• [WHAT NEEDS TO BE DONE]: All of the data that follows should be given again exactly, without its images.

-- Opening Marker --

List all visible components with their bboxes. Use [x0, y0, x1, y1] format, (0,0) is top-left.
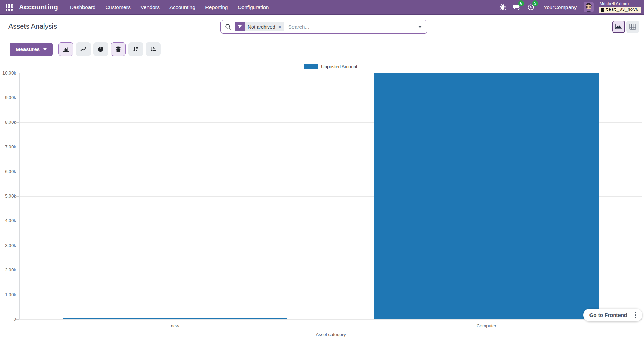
y-tick-label: 0 [0, 317, 16, 322]
apps-grid-icon [6, 4, 13, 11]
y-tickmark [16, 98, 19, 98]
facet-remove-icon[interactable]: × [278, 24, 281, 29]
menu-item-reporting[interactable]: Reporting [201, 1, 232, 13]
y-tickmark [16, 319, 19, 320]
sort-descending-button[interactable] [128, 42, 143, 56]
y-tick-label: 7.00k [0, 144, 16, 149]
y-axis-line [19, 73, 20, 319]
y-tick-label: 5.00k [0, 193, 16, 199]
menu-item-accounting[interactable]: Accounting [165, 1, 200, 13]
menu-item-dashboard[interactable]: Dashboard [66, 1, 100, 13]
graph-view-icon [615, 24, 622, 30]
activities-clock-icon[interactable]: 5 [526, 3, 535, 12]
x-axis-title: Asset category [19, 332, 642, 337]
user-avatar[interactable] [584, 2, 594, 12]
y-tick-label: 2.00k [0, 267, 16, 272]
search-input[interactable] [288, 24, 413, 30]
menu-item-configuration[interactable]: Configuration [233, 1, 273, 13]
pie-chart-button[interactable] [93, 42, 108, 56]
y-tickmark [16, 147, 19, 147]
legend-label: Unposted Amount [321, 64, 357, 69]
go-to-frontend-button[interactable]: Go to Frontend [583, 309, 642, 321]
y-tick-label: 9.00k [0, 95, 16, 100]
company-switcher[interactable]: YourCompany [544, 4, 577, 10]
stacked-button[interactable] [111, 42, 126, 56]
line-chart-button[interactable] [76, 42, 91, 56]
search-facet-not-archived: Not archived × [235, 22, 284, 31]
topbar: Accounting DashboardCustomersVendorsAcco… [0, 0, 644, 15]
line-chart-icon [80, 47, 87, 52]
y-tickmark [16, 221, 19, 221]
page-title: Assets Analysis [8, 22, 57, 30]
legend-swatch [304, 64, 318, 69]
y-tickmark [16, 295, 19, 295]
y-tickmark [16, 196, 19, 197]
x-category-label: new [19, 323, 331, 328]
facet-label: Not archived [248, 24, 275, 30]
kebab-menu-icon[interactable] [631, 311, 640, 320]
y-tick-label: 6.00k [0, 169, 16, 174]
apps-menu-button[interactable] [3, 1, 15, 14]
database-icon [601, 8, 604, 12]
search-bar: Not archived × [220, 20, 427, 34]
main-menu: DashboardCustomersVendorsAccountingRepor… [66, 1, 273, 13]
chevron-down-icon [43, 48, 47, 50]
messages-count-badge: 6 [518, 0, 524, 6]
y-tick-label: 8.00k [0, 120, 16, 125]
y-tickmark [16, 246, 19, 246]
stacked-icon [115, 46, 121, 52]
bar-chart-button[interactable] [58, 42, 73, 56]
facet-body: Not archived × [245, 22, 284, 31]
database-name: test_03_nov6 [606, 7, 638, 13]
bar-new[interactable] [63, 318, 287, 319]
filter-icon [235, 22, 245, 31]
menu-item-vendors[interactable]: Vendors [136, 1, 164, 13]
sort-ascending-button[interactable] [146, 42, 161, 56]
messages-icon[interactable]: 6 [512, 3, 521, 12]
y-tick-label: 10.00k [0, 70, 16, 76]
go-to-frontend-label: Go to Frontend [589, 312, 627, 318]
sort-descending-icon [133, 46, 139, 52]
chevron-down-icon [418, 26, 422, 28]
control-panel: Assets Analysis Not archived × [0, 15, 644, 38]
debug-bug-icon[interactable] [498, 3, 507, 12]
graph-view-button[interactable] [612, 21, 625, 33]
bar-computer[interactable] [374, 73, 599, 319]
graph-toolbar: Measures [0, 38, 644, 56]
measures-button[interactable]: Measures [10, 43, 53, 56]
view-switcher [612, 21, 639, 33]
y-tickmark [16, 122, 19, 123]
user-name: Mitchell Admin [599, 1, 629, 7]
database-badge: test_03_nov6 [599, 7, 641, 13]
chart-legend[interactable]: Unposted Amount [19, 64, 642, 69]
bar-chart: Unposted Amount 01.00k2.00k3.00k4.00k5.0… [0, 59, 644, 340]
chart-type-buttons [58, 42, 161, 56]
user-block[interactable]: Mitchell Admin test_03_nov6 [599, 1, 641, 13]
measures-label: Measures [16, 46, 40, 52]
pivot-view-icon [629, 24, 636, 30]
app-brand[interactable]: Accounting [19, 3, 58, 11]
y-tick-label: 4.00k [0, 218, 16, 223]
y-tickmark [16, 270, 19, 270]
topbar-right: 6 5 YourCompany Mitchell Admin [498, 1, 641, 13]
y-tick-label: 1.00k [0, 292, 16, 297]
search-icon [225, 24, 231, 30]
y-tickmark [16, 172, 19, 172]
pie-chart-icon [98, 46, 104, 52]
activities-count-badge: 5 [532, 0, 538, 6]
menu-item-customers[interactable]: Customers [101, 1, 135, 13]
pivot-view-button[interactable] [626, 21, 639, 33]
sort-ascending-icon [150, 46, 156, 52]
gridline-v [331, 73, 331, 321]
search-dropdown-toggle[interactable] [413, 20, 427, 33]
bar-chart-icon [63, 46, 69, 52]
y-tick-label: 3.00k [0, 243, 16, 248]
y-tickmark [16, 73, 19, 73]
x-category-label: Computer [331, 323, 643, 328]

-- Closing Marker --

• [RESPONSE AREA]:
List all visible components with their bboxes. Use [x0, y0, x1, y1] format, (0,0) is top-left.
y-tick-label: 0 [0, 317, 16, 322]
apps-grid-icon [6, 4, 13, 11]
y-tickmark [16, 98, 19, 98]
facet-remove-icon[interactable]: × [278, 24, 281, 29]
menu-item-reporting[interactable]: Reporting [201, 1, 232, 13]
y-tickmark [16, 319, 19, 320]
sort-descending-button[interactable] [128, 42, 143, 56]
y-tick-label: 7.00k [0, 144, 16, 149]
y-axis-line [19, 73, 20, 319]
y-tick-label: 5.00k [0, 193, 16, 199]
menu-item-accounting[interactable]: Accounting [165, 1, 200, 13]
menu-item-dashboard[interactable]: Dashboard [66, 1, 100, 13]
graph-view-icon [615, 24, 622, 30]
activities-clock-icon[interactable]: 5 [526, 3, 535, 12]
x-axis-title: Asset category [19, 332, 642, 337]
user-avatar[interactable] [584, 2, 594, 12]
y-tick-label: 2.00k [0, 267, 16, 272]
search-input[interactable] [288, 24, 413, 30]
menu-item-configuration[interactable]: Configuration [233, 1, 273, 13]
pie-chart-button[interactable] [93, 42, 108, 56]
y-tickmark [16, 147, 19, 147]
legend-label: Unposted Amount [321, 64, 357, 69]
go-to-frontend-button[interactable]: Go to Frontend [583, 309, 642, 321]
y-tick-label: 9.00k [0, 95, 16, 100]
company-switcher[interactable]: YourCompany [544, 4, 577, 10]
stacked-button[interactable] [111, 42, 126, 56]
line-chart-button[interactable] [76, 42, 91, 56]
search-facet-not-archived: Not archived × [235, 22, 284, 31]
topbar: Accounting DashboardCustomersVendorsAcco… [0, 0, 644, 15]
line-chart-icon [80, 47, 87, 52]
y-tickmark [16, 221, 19, 221]
page-title: Assets Analysis [8, 22, 57, 30]
legend-swatch [304, 64, 318, 69]
y-tickmark [16, 295, 19, 295]
y-tickmark [16, 196, 19, 197]
x-category-label: new [19, 323, 331, 328]
facet-label: Not archived [248, 24, 275, 30]
kebab-menu-icon[interactable] [631, 311, 640, 320]
y-tick-label: 6.00k [0, 169, 16, 174]
apps-menu-button[interactable] [3, 1, 15, 14]
database-icon [601, 8, 604, 12]
search-bar: Not archived × [220, 20, 427, 34]
main-menu: DashboardCustomersVendorsAccountingRepor… [66, 1, 273, 13]
chevron-down-icon [43, 48, 47, 50]
messages-count-badge: 6 [518, 0, 524, 6]
y-tick-label: 8.00k [0, 120, 16, 125]
y-tickmark [16, 246, 19, 246]
stacked-icon [115, 46, 121, 52]
bar-chart-button[interactable] [58, 42, 73, 56]
facet-body: Not archived × [245, 22, 284, 31]
database-name: test_03_nov6 [606, 7, 638, 13]
bar-new[interactable] [63, 318, 287, 319]
filter-icon [235, 22, 245, 31]
menu-item-vendors[interactable]: Vendors [136, 1, 164, 13]
sort-ascending-button[interactable] [146, 42, 161, 56]
messages-icon[interactable]: 6 [512, 3, 521, 12]
y-tick-label: 10.00k [0, 70, 16, 76]
go-to-frontend-label: Go to Frontend [589, 312, 627, 318]
sort-descending-icon [133, 46, 139, 52]
chevron-down-icon [418, 26, 422, 28]
control-panel: Assets Analysis Not archived × [0, 15, 644, 38]
debug-bug-icon[interactable] [498, 3, 507, 12]
graph-view-button[interactable] [612, 21, 625, 33]
bar-computer[interactable] [374, 73, 599, 319]
graph-toolbar: Measures [0, 38, 644, 56]
measures-button[interactable]: Measures [10, 43, 53, 56]
view-switcher [612, 21, 639, 33]
y-tickmark [16, 122, 19, 123]
user-name: Mitchell Admin [599, 1, 629, 7]
database-badge: test_03_nov6 [599, 7, 641, 13]
chart-legend[interactable]: Unposted Amount [19, 64, 642, 69]
bar-chart: Unposted Amount 01.00k2.00k3.00k4.00k5.0… [0, 59, 644, 340]
chart-type-buttons [58, 42, 161, 56]
user-block[interactable]: Mitchell Admin test_03_nov6 [599, 1, 641, 13]
measures-label: Measures [16, 46, 40, 52]
pivot-view-icon [629, 24, 636, 30]
app-brand[interactable]: Accounting [19, 3, 58, 11]
y-tick-label: 4.00k [0, 218, 16, 223]
y-tickmark [16, 270, 19, 270]
topbar-right: 6 5 YourCompany Mitchell Admin [498, 1, 641, 13]
y-tick-label: 1.00k [0, 292, 16, 297]
search-icon [225, 24, 231, 30]
y-tickmark [16, 172, 19, 172]
pie-chart-icon [98, 46, 104, 52]
activities-count-badge: 5 [532, 0, 538, 6]
menu-item-customers[interactable]: Customers [101, 1, 135, 13]
pivot-view-button[interactable] [626, 21, 639, 33]
sort-ascending-icon [150, 46, 156, 52]
gridline-v [331, 73, 331, 321]
search-dropdown-toggle[interactable] [413, 20, 427, 33]
bar-chart-icon [63, 46, 69, 52]
y-tick-label: 3.00k [0, 243, 16, 248]
y-tickmark [16, 73, 19, 73]
x-category-label: Computer [331, 323, 643, 328]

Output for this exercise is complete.